Photon-assisted tunneling in optical lattices: Ballistic transport of interacting boson pairs

TL;DR

This paper investigates photon-assisted tunneling in optical lattices, revealing that bound boson pairs exhibit ballistic transport with a quadratic dependence of condensate width on tunneling, contrasting previous predictions.

Contribution

It provides analytical and numerical insights into the transition from linear to quadratic dependence in tunneling, highlighting ballistic transport of interacting boson pairs.

Findings

Condensate width scales quadratically with effective tunneling.

Ballistic transport explains the observed quadratic dependence.

Exact dispersion relations for bound pairs are derived.

Abstract

In a recent experiment [PRL 100, 040404 (2008)] an analog of photon-assisted tunneling has been observed for a Bose-Einstein condensate in an optical lattice subject to a constant force plus a sinusoidal shaking.
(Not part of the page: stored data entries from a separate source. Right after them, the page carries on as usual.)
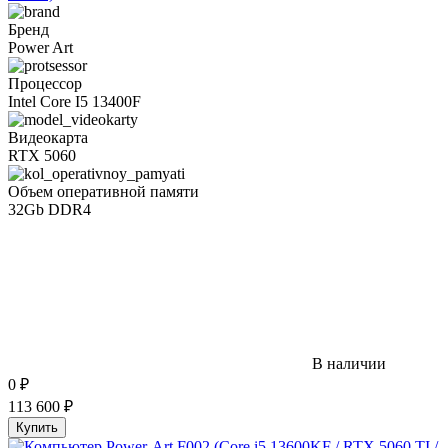
Бренд
Power Art
Процессор
Intel Core I5 13400F
Видеокарта
RTX 5060
Объем оперативной памяти
32Gb DDR4
В наличии
0
₽
113 600
₽
Купить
Contrary to previous theoretical predictions, the width of the condensate was measured to be proportional to the square of the effective tunneling matrix element, rather than a linear dependence. For a simple model of two interacting bosons in a one-dimensional optical lattice, both analytical and numerical calculations indicate that such a transition from a linear to a quadratic dependence can be interpreted through the ballistic transport and the corresponding exact dispersion relation of bound boson pairs.